À l’inauguration du monument aux morts en 1922, il refusa de se joindre aux officiels et assista à la cérémonie mêlé à la population. Les élus n’apprécieront pas. Ces mauvais rapports culminent en 1927 avec « l’affaire du presbytère ». Le 27 février, l’équipe municipale emportée par son maire Hippolyte Simonin, décida de ne pas renouveler le bail du presbytère au curé Gaillard : « … Le, conseil décide d’informer M le Curé qu’il pourra rester momentanément dans le presbytère. » Quelle mouche avait donc piqué les élus locaux pour ouvrir ainsi les hostilités ? Le fait d’avoir un tel curé : dynamique, autoritaire, entreprenant, politique même ? Quoi qu’il en soit la décision ne semble guère sérieuse.
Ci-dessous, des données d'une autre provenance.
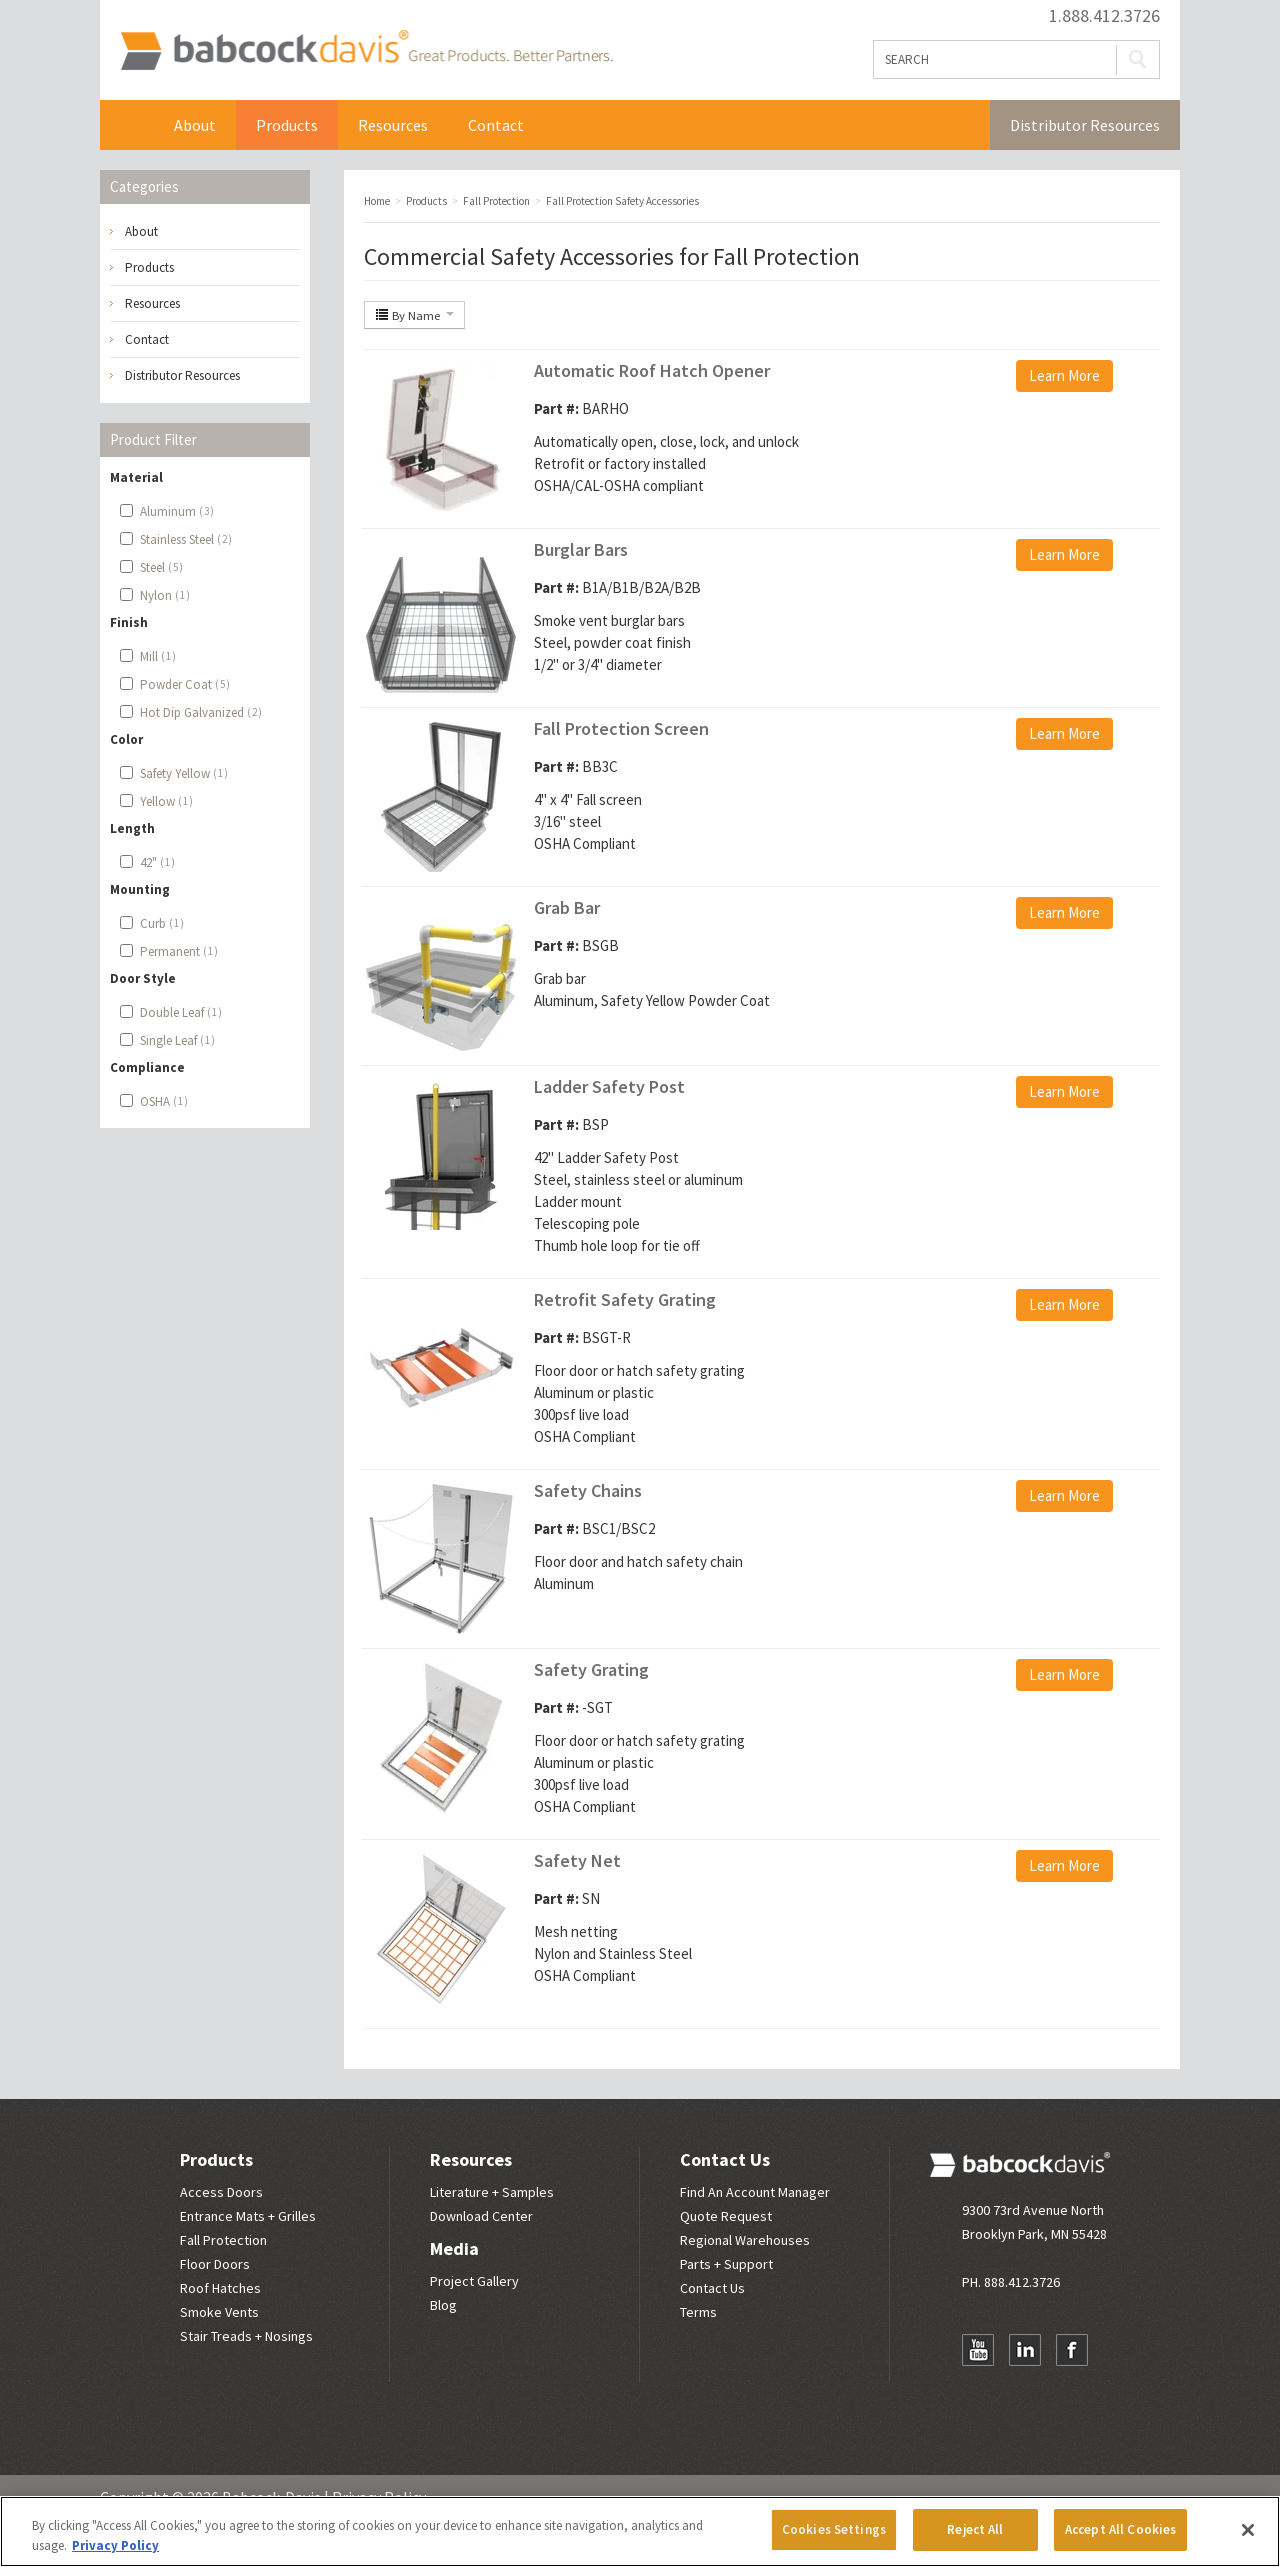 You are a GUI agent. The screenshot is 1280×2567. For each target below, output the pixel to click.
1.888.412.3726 (1104, 16)
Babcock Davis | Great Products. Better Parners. (366, 50)
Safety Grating (591, 1669)
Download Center (481, 2216)
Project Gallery (474, 2281)
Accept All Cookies (1120, 2529)
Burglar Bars (581, 549)
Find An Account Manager (755, 2192)
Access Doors (221, 2192)
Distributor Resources (1085, 125)
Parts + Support (726, 2264)
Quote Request (726, 2216)
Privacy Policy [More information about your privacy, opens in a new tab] (115, 2545)
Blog (443, 2305)
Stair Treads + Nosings (246, 2336)
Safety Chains (588, 1490)
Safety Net (577, 1860)
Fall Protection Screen (621, 728)
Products (287, 125)
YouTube (978, 2350)
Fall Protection (223, 2240)
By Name (414, 315)
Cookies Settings (834, 2529)
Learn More (1064, 375)
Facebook (1072, 2350)
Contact (496, 125)
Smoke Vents (219, 2312)
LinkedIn (1025, 2350)
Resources (393, 125)
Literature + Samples (492, 2192)
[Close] (1248, 2530)
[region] (640, 2531)
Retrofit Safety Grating (625, 1299)
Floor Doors (215, 2264)
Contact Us (725, 2159)
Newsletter (978, 2389)
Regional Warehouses (745, 2240)
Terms (698, 2312)
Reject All (975, 2529)
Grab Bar (567, 907)
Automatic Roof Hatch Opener (652, 370)
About (195, 125)
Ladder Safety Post (609, 1086)
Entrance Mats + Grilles (248, 2216)
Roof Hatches (220, 2288) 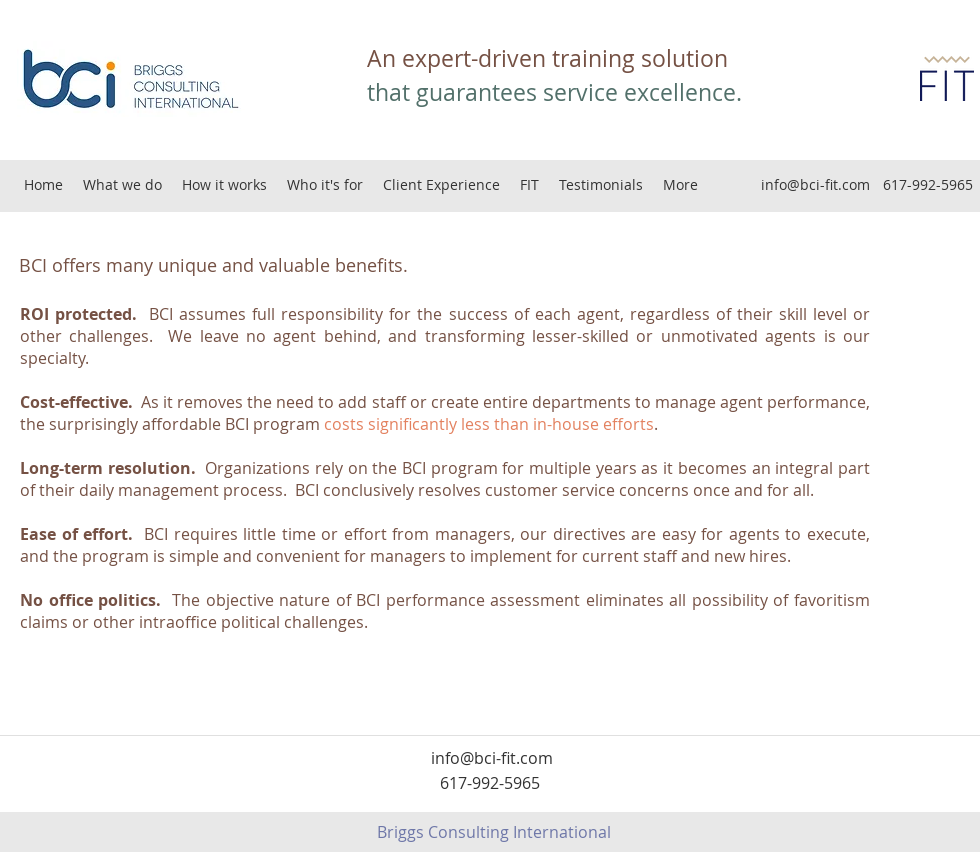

C’était une façon de contrarier l’adversaire car, entre temps, on se contenta d’augmenter le bail du locataire de la cure. Ce dernier, évidemment, refusa l’augmentation et le jeu continua. Le trois juillet le maire décida d’intenter une action contre le curé. Dans son bulletin paroissial d’août 1927, le curé Gaillard informe ses paroissiens de l’affaire : « Le conseil municipal a désigné M Simonin, Maire, pour représenter la commune dans une action à intenter contre M le curé qui refuse l’augmentation du loyer de la cure. Le curé qui refuse … Pardon. Le refus n’est pas de moi, mais de Mgr l’Archevêque. Je n’ai d’ailleurs rien à refuser, ni accepter, puisque ce n’est pas moi qui paie, mais les paroissiens. Faire de la cure une maison de rapport et du curé un locataire ordinaire est une méprise qui ne tient pas debout … » À la fin de l’année l’affaire est terminée, l’abbé a versé 795 francs pour la première fois et écrit : « J’ai lieu de croire que mes paroissiens me sauront bon gré d’avoir terminé cette affaire pour leur plus grand bien spirituel, en leur évitant ainsi la suppression du culte à Champagney, but visé par les adversaires. Quand on leur parlera désormais de l’intolérance de l’Eglise, ils sauront de quel côté est l’intransigeance et de quel côté est l’esprit de conciliation. » (Bulletin paroissial de décembre 1927).

En mai 1925, cette équipe est reconduite dans ses fonctions jusqu’en mai 1929 date à laquelle Hippolyte Simonin retrouve son adversaire de 1919, Henri Roth. Alors âgé de trente-sept ans, ce dernier est, cette-fois, élu. Il sera l’objet de notre prochaine biographie.